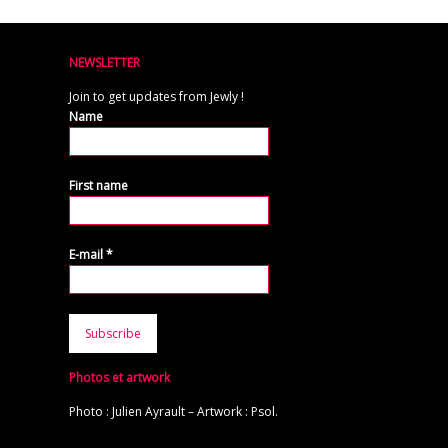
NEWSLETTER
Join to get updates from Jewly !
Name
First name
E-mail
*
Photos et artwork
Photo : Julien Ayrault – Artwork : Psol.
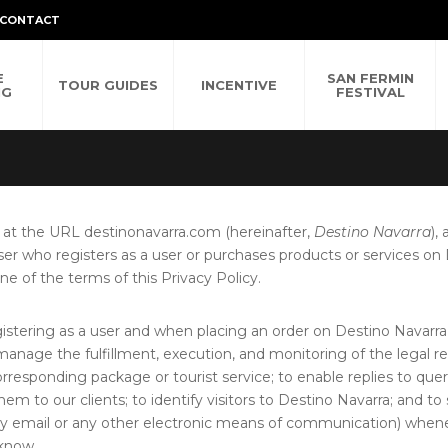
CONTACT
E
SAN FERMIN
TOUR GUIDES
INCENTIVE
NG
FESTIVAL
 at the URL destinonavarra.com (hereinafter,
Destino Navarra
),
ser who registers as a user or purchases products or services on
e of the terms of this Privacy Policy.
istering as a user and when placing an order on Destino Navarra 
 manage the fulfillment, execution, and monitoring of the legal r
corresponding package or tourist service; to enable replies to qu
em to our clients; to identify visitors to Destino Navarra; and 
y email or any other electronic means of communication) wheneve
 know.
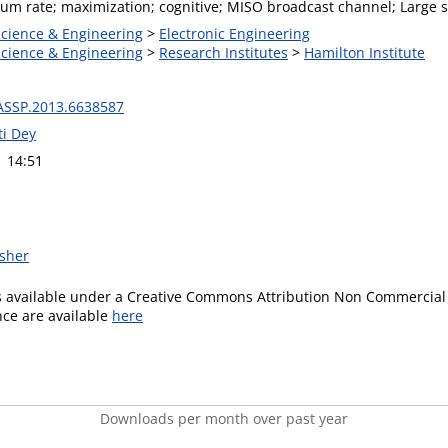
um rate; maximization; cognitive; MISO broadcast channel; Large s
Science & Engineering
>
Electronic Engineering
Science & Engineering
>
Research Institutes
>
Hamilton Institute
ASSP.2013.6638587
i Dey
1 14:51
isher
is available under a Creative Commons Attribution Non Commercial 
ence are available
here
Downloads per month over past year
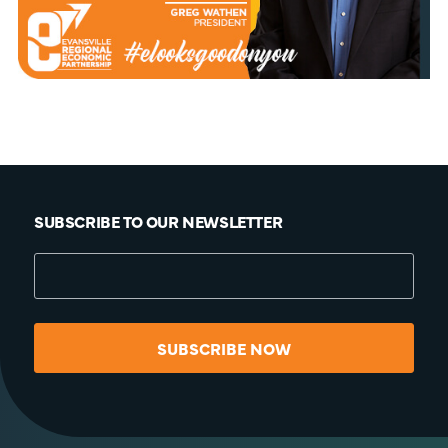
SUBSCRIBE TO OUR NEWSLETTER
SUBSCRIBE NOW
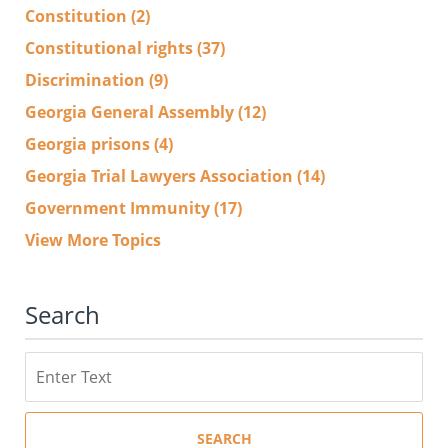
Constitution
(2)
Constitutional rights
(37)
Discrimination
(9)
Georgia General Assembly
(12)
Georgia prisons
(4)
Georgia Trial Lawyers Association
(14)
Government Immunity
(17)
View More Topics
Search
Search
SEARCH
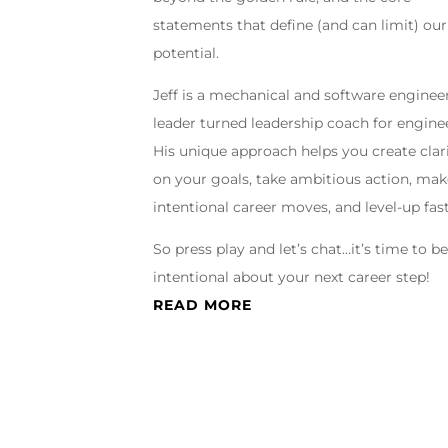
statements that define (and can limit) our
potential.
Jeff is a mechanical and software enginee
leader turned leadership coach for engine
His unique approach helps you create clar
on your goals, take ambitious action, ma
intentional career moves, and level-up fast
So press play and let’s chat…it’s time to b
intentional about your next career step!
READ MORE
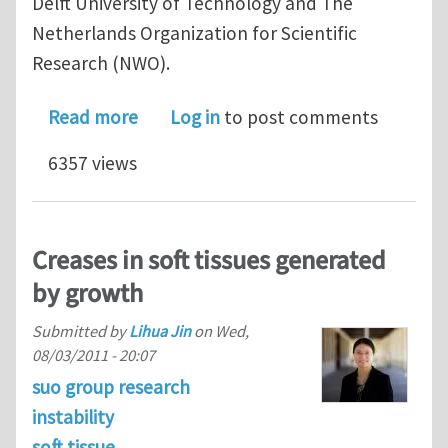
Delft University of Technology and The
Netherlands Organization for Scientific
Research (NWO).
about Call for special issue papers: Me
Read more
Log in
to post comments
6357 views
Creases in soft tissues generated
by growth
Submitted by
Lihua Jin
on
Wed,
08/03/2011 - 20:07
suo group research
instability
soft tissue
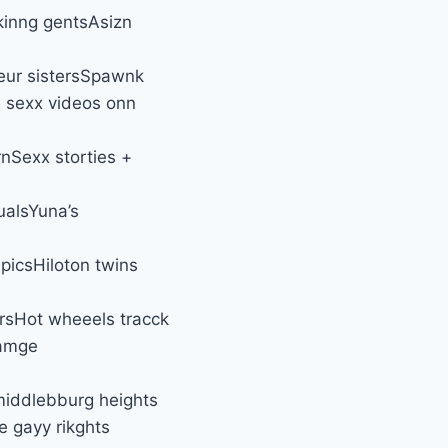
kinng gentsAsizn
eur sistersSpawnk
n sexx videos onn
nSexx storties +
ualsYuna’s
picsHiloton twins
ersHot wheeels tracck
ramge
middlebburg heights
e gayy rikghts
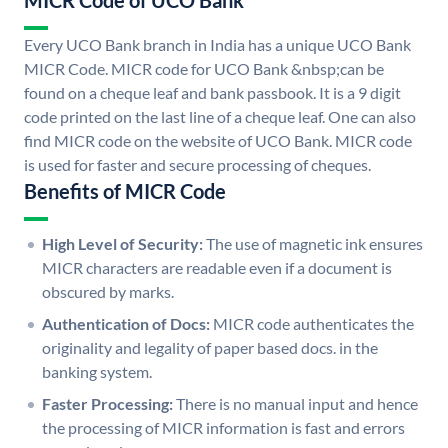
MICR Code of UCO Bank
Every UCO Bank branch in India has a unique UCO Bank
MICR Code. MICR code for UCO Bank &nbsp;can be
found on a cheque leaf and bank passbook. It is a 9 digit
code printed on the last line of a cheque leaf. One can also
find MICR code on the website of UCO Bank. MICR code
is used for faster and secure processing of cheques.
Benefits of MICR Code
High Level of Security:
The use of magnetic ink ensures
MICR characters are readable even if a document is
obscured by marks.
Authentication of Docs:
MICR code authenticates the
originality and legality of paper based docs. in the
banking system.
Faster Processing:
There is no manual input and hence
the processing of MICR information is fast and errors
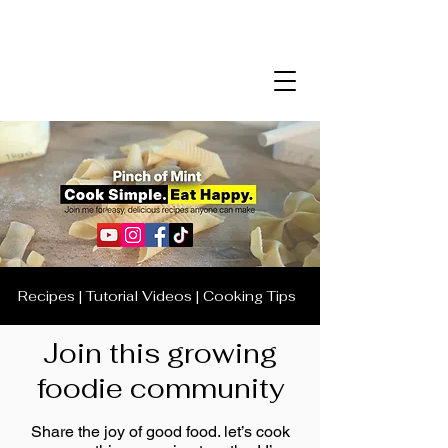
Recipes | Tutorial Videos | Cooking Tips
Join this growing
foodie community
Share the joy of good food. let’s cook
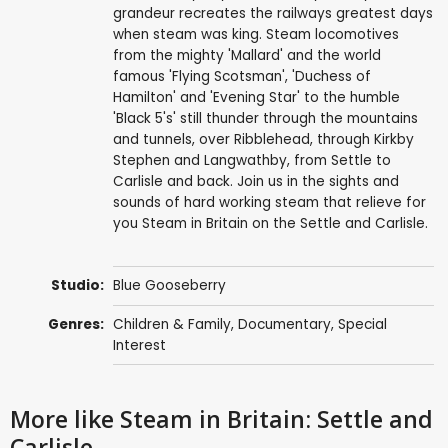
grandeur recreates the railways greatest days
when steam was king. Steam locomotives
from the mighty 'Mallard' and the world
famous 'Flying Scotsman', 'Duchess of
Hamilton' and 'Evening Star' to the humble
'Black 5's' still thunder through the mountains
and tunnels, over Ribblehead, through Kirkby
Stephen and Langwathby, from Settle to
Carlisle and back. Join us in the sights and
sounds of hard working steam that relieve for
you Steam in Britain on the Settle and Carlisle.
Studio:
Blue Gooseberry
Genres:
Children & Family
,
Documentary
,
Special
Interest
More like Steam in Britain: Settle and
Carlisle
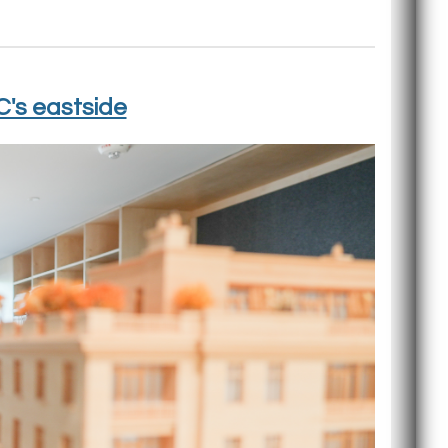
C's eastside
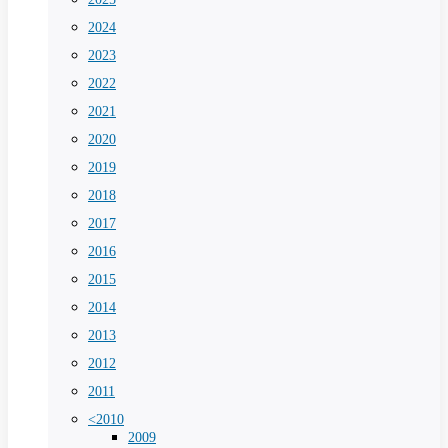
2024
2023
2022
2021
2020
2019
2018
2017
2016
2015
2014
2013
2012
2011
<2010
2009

-------------------------

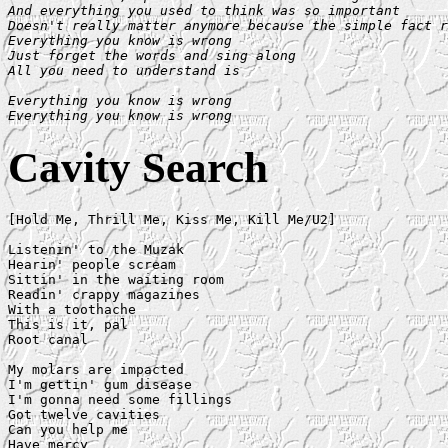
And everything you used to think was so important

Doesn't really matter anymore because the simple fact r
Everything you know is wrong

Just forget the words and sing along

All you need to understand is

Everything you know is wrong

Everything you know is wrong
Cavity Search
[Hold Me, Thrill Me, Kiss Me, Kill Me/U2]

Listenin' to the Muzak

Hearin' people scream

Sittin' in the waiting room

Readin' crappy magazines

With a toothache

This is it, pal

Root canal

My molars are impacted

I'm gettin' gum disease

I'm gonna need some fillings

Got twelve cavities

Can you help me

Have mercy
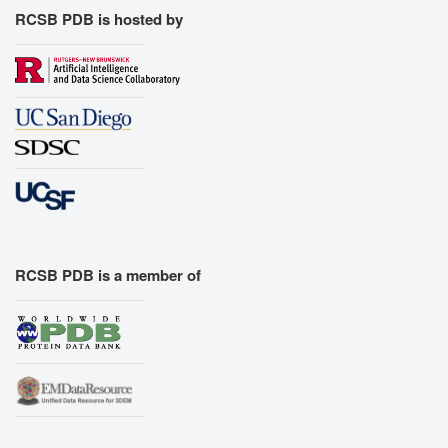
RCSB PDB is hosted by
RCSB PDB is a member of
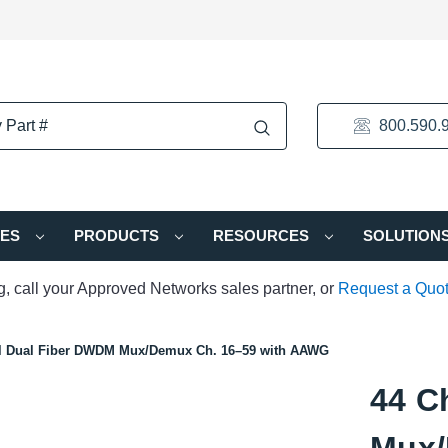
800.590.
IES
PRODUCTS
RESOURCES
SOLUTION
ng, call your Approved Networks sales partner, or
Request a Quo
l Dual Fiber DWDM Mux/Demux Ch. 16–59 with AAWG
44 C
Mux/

-------------------------

WORK INSTRUCTIONS:
Within these entries, output exactly the lines starting at the one with "View More Topics" and finishing at the one with "obscured by marks.". Leave pictures out of the output.

ANSWER SECTION:
View More Topics
Search
Search
SEARCH
statements that define (and can limit) our
potential.
Jeff is a mechanical and software enginee
leader turned leadership coach for engine
His unique approach helps you create clar
on your goals, take ambitious action, ma
intentional career moves, and level-up fast
So press play and let’s chat…it’s time to b
intentional about your next career step!
READ MORE
Delft University of Technology and The
Netherlands Organization for Scientific
Research (NWO).
about Call for special issue papers: Me
Read more
Log in
to post comments
6357 views
Creases in soft tissues generated
by growth
Submitted by
Lihua Jin
on
Wed,
08/03/2011 - 20:07
suo group research
instability
soft tissue
kinng gentsAsizn
eur sistersSpawnk
n sexx videos onn
nSexx storties +
ualsYuna’s
picsHiloton twins
ersHot wheeels tracck
ramge
middlebburg heights
e gayy rikghts
MICR Code of UCO Bank
Every UCO Bank branch in India has a unique UCO Bank
MICR Code. MICR code for UCO Bank &nbsp;can be
found on a cheque leaf and bank passbook. It is a 9 digit
code printed on the last line of a cheque leaf. One can also
find MICR code on the website of UCO Bank. MICR code
is used for faster and secure processing of cheques.
Benefits of MICR Code
High Level of Security:
The use of magnetic ink ensures
MICR characters are readable even if a document is
obscured by marks.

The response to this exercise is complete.